Download or read book The Unmaking of a Mayor written by William F. Buckley Jr. and published by Encounter Books. This book was released on 2015-10-13 with total page 496 pages. Available in PDF, EPUB and Kindle. Book excerpt: John V. Lindsay was elected mayor of New York City in 1965. But that year’s mayoral campaign will forever be known as the Buckley campaign. “As a candidate,” Joseph Alsop conceded, “Buckley was cleverer and livelier than either of his rivals.” And Murray Kempton concluded that “The process which coarsens every other man who enters it has only refined Mr. Buckley.” The Unmaking of a Mayor is a time capsule of the political atmosphere of America in the spring of 1965, diagnosing the multitude of ills that plagued New York and other major cities: crime, narcotics, transportation, racial bias, mismanagement, taxes, and the problems of housing, police, and education. Buckley’s nimble dissection of these issues constitutes an excellent primer of conservative thought. A good pathologist, Buckley shows that the diseases afflicting New York City in 1965 were by no means of a unique strain, and compared them with issues that beset the country at large. Buckley offers a prescient vision of the Republican Party and America’s two-party system that will be of particular interest to today’s conservatives. The Unmaking of a Mayor ends with a wistful glance at what might have been in 1965—and what might yet be.

Book Whittaker Chambers

Download or read book Whittaker Chambers written by Sam Tanenhaus and published by Modern Library.
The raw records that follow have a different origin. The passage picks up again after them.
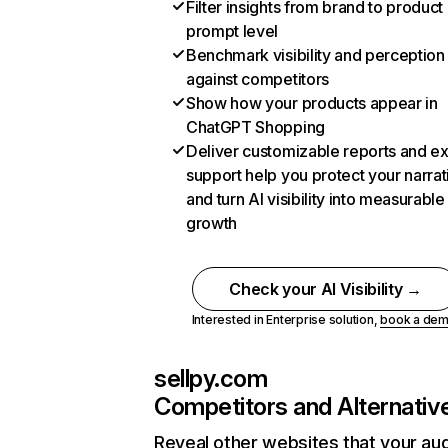
Filter insights from brand to product
prompt level
Benchmark visibility and perception
against competitors
Show how your products appear in
ChatGPT Shopping
Deliver customizable reports and e
support help you protect your narrat
and turn AI visibility into measurable
growth
Check your AI Visibility →
Interested in Enterprise solution,
book a de
sellpy.com
Competitors and Alternativ
Reveal other websites that your au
This book was released on 2011-04-20 with total page 661 pages. Available in PDF, EPUB and Kindle. Book excerpt: Whittaker Chambers is the first biography of this complex and enigmatic figure. Drawing on dozens of interviews and on materials from forty archives in the United States and abroad--including still-classified KGB dossiers--Tanenhaus traces the remarkable journey that led Chambers from a sleepy Long Island village to center stage in America's greatest political trial and then, in his last years, to a unique role as the godfather of post-war conservatism. This biography is rich in startling new information about Chambers's days as New York's "hottest literary Bolshevik"; his years as a Communist agent and then defector, hunted by the KGB; his conversion to Quakerism; his secret sexual turmoil; his turbulent decade at Time magazine, where he rose from the obscurity of the book-review page to transform the magazine into an oracle of apocalyptic anti-Communism. But all this was a prelude to the memorable events that began in August 1948, when Chambers testified against Alger Hiss in the spy case that changed America. Whittaker Chambers goes far beyond all previous accounts of the Hiss case, re-creating its improbably twists and turns, and disentangling the motives that propelled a vivid cast of characters in unpredictable directions. A rare conjunction of exacting scholarship and narrative art, Whittaker Chambers is a vivid tapestry of 20th century history.